# Work item:
Where a line below holds the string "thời", copy that line.

[Source records]
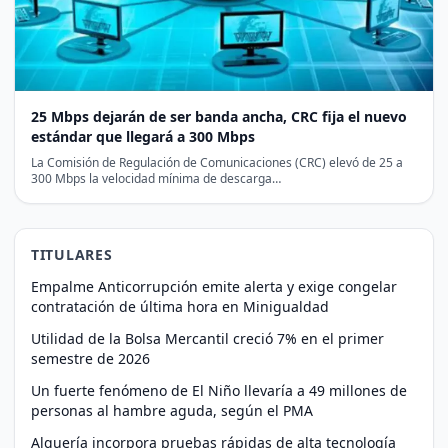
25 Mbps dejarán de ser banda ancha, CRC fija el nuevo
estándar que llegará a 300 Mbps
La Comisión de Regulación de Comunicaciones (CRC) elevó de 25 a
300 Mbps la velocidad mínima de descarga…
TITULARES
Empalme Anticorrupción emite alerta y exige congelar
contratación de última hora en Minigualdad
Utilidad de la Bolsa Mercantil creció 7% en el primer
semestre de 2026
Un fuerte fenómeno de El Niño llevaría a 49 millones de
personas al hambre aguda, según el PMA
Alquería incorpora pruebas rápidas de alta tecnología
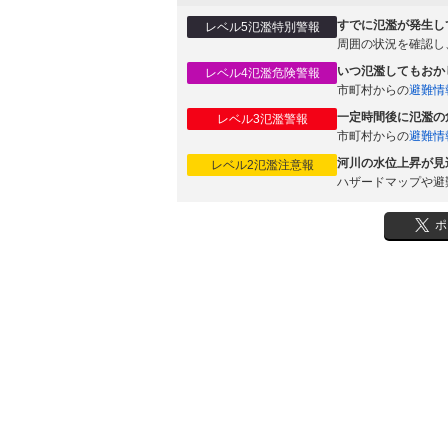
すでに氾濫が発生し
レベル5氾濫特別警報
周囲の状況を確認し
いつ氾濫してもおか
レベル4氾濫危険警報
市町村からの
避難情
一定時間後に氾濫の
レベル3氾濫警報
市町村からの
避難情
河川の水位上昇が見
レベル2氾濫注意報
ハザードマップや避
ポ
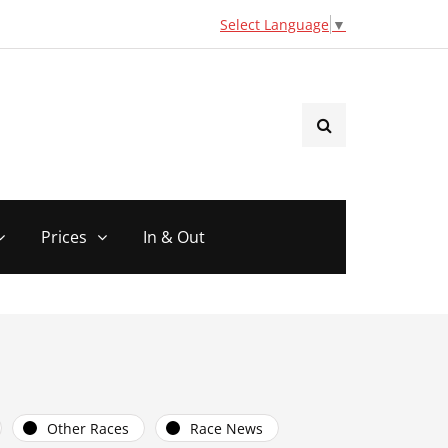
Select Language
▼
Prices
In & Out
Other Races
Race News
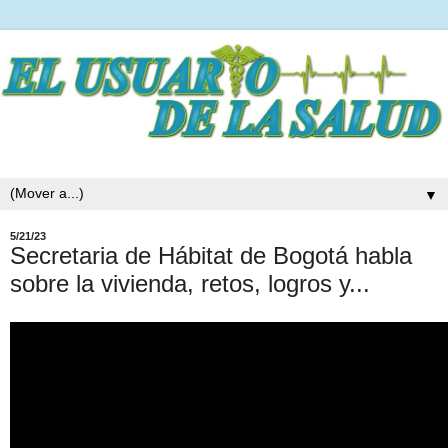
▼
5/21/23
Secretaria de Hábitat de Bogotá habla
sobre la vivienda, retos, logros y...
---
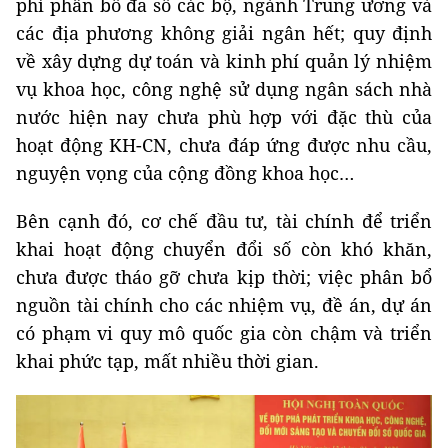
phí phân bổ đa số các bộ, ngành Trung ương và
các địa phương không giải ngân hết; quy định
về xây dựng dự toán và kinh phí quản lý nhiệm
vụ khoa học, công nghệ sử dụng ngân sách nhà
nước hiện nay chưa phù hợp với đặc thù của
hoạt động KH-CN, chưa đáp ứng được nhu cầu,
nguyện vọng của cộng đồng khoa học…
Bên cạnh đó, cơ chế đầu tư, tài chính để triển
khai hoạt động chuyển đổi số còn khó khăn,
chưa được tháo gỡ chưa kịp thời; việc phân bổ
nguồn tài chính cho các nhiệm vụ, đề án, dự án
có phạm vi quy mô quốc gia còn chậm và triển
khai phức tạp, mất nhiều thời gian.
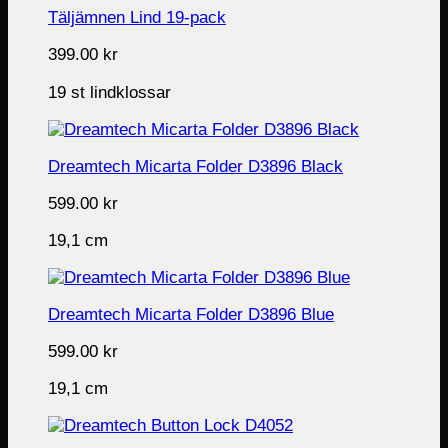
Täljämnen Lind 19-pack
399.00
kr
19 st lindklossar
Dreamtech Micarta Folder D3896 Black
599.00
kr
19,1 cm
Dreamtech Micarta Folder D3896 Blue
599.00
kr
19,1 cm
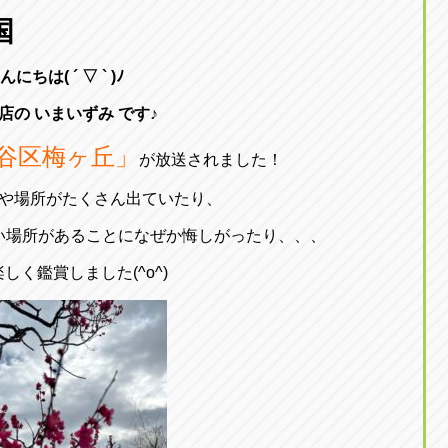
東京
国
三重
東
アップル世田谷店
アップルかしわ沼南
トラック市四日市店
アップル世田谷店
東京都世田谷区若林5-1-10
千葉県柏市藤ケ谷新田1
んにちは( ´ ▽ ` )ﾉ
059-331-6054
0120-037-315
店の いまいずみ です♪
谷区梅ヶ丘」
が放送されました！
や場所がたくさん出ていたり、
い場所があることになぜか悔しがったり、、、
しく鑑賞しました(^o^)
---
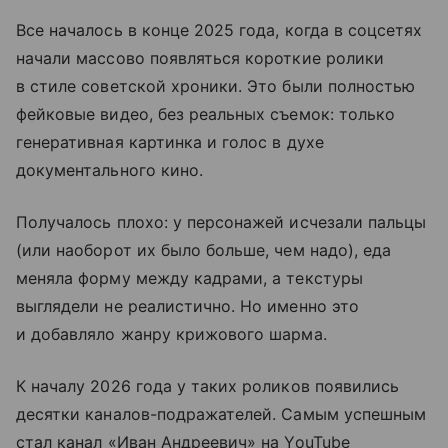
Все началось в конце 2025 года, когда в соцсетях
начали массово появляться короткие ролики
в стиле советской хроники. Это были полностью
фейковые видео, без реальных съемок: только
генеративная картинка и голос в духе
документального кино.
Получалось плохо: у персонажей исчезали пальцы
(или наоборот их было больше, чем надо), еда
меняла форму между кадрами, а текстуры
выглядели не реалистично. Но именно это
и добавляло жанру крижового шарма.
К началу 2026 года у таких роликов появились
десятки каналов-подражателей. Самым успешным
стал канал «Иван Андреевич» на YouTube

# Exercise result:
chưa được tháo gỡ chưa kịp thời; việc phân bổ
khai phức tạp, mất nhiều thời gian.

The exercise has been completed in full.